Direktur Eksekutif AFPI Kuseryansyah mengatakan, saat ini jumlah pinjaman yang terdistribusi ke pengguna sebesar Rp 221 triliun per Juni 2021. “Anggota kami memiliki izin yang melalui proses ketat oleh OJK, mulai seleksi administrasi. Kami menggunakan tanda tangan digital bahwa orang meminjam yang benar kemudian harus menggunakan credit scoring yang menjadi ciri khas fintech,” ujarnya, Senin (6/9). 

Menurut dia, dari 116 perusahaan yang terdaftar di OJK, sebanyak 77 perusahaan yang telah memiliki izin usaha per Agustus 2021. Pihaknya mengungkapkan, bijak dalam mengajukan pinjaman antara lain dari sisi kebutuhan. “Meminjam sesuai dengan kebutuhan, bukan karena keinginan,” ujarnya. 

Sisi prioritas, apabila tidak mendesak sebaiknya tidak memilih pinjaman daring. “Sisi kemampuan untuk membayar pinjaman harus selalu mempertimbangkan kemampuan konsumen untuk melunasi tepat waktu,” ujarnya. 

OJK sebelumnya telah menambah syarat kelayakan bagi aplikasi pinjol. Adapun syarat tambahan berupa dokumen lisensi atau terdaftar OJK. 

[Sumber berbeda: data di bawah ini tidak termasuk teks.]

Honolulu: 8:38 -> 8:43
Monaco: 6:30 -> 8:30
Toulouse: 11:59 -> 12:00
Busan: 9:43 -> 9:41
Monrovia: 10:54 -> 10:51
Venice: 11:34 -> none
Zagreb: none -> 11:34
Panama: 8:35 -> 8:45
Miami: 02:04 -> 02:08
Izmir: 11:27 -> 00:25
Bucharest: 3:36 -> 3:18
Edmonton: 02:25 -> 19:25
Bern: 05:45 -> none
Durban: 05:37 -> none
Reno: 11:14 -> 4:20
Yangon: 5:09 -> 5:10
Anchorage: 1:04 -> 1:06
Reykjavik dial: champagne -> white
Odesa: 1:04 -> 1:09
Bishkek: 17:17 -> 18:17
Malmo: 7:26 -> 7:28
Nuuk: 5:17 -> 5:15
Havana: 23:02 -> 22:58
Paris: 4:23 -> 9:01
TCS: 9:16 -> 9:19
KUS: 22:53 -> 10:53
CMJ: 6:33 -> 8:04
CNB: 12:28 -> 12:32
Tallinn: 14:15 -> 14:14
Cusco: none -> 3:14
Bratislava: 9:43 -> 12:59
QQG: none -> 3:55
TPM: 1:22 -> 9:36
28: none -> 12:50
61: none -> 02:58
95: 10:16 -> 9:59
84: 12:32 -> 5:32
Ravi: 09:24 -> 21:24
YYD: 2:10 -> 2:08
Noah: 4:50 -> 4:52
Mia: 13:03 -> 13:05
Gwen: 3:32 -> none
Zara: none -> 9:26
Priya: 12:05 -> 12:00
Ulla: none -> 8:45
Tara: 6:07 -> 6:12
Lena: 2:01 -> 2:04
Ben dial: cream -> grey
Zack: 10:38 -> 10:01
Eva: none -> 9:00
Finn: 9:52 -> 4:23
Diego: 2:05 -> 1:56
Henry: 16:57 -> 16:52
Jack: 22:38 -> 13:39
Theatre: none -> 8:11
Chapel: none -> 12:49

Deputi Komisioner Hubungan Masyarakat dan Logistik OJK Anto Prabowo meyakini, tambahan syarat itu mampu menekan kemunculan pinjol ilegal. Persyaratan tambahan aplikasi pinjaman pribadi di Indonesia. "Aplikasi pinjaman pribadi di Indonesia harus melengkapi bukti tambahan persyaratan kelayakan aplikasi pinjaman pribadi yang diberi lisensi oleh atau terdaftar di OJK Indonesia," ujarnya dalam keterangan tulis pekan lalu.

Menurut Anto, diperlukan langkah terkoordinasi untuk mengedukasi dengan mengoptimalkan kemampuan masing-masing lembaga. Misalnya, Kemenkominfo yang bisa melibatkan provider atau penyedia jasa telekomunikasi untuk mempersering peringatan atas pinjaman daring ilegal.